Start of EXERCISE INPUTS

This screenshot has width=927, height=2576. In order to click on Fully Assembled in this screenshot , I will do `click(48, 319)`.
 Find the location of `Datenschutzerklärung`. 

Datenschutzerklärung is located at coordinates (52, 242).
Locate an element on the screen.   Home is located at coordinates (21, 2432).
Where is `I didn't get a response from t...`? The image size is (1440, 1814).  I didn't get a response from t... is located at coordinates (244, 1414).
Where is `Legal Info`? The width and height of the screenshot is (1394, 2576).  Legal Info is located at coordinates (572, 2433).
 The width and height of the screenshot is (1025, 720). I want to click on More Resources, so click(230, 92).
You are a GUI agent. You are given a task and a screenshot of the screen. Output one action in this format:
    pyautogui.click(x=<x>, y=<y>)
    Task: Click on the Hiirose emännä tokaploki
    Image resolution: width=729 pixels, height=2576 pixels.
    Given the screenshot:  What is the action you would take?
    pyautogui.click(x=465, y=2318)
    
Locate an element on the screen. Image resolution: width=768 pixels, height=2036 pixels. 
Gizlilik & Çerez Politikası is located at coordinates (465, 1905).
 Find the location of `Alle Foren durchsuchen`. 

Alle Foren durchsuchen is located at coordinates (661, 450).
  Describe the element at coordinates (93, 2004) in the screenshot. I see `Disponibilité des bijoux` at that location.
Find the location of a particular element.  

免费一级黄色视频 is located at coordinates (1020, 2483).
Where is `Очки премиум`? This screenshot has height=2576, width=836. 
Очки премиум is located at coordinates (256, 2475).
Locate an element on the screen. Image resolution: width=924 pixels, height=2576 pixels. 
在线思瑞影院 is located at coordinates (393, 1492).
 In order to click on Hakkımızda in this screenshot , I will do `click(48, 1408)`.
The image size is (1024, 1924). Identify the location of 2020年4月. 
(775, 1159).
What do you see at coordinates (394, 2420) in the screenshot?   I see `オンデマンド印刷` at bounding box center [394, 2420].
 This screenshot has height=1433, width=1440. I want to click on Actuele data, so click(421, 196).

End of EXERCISE INPUTS

WHAT IS NEEDED: Retrieve each line from the records above where the word "will" occurs.

EXPECTED OUTPUT:
This screenshot has width=927, height=2576. In order to click on Fully Assembled in this screenshot , I will do `click(48, 319)`.
 In order to click on Hakkımızda in this screenshot , I will do `click(48, 1408)`.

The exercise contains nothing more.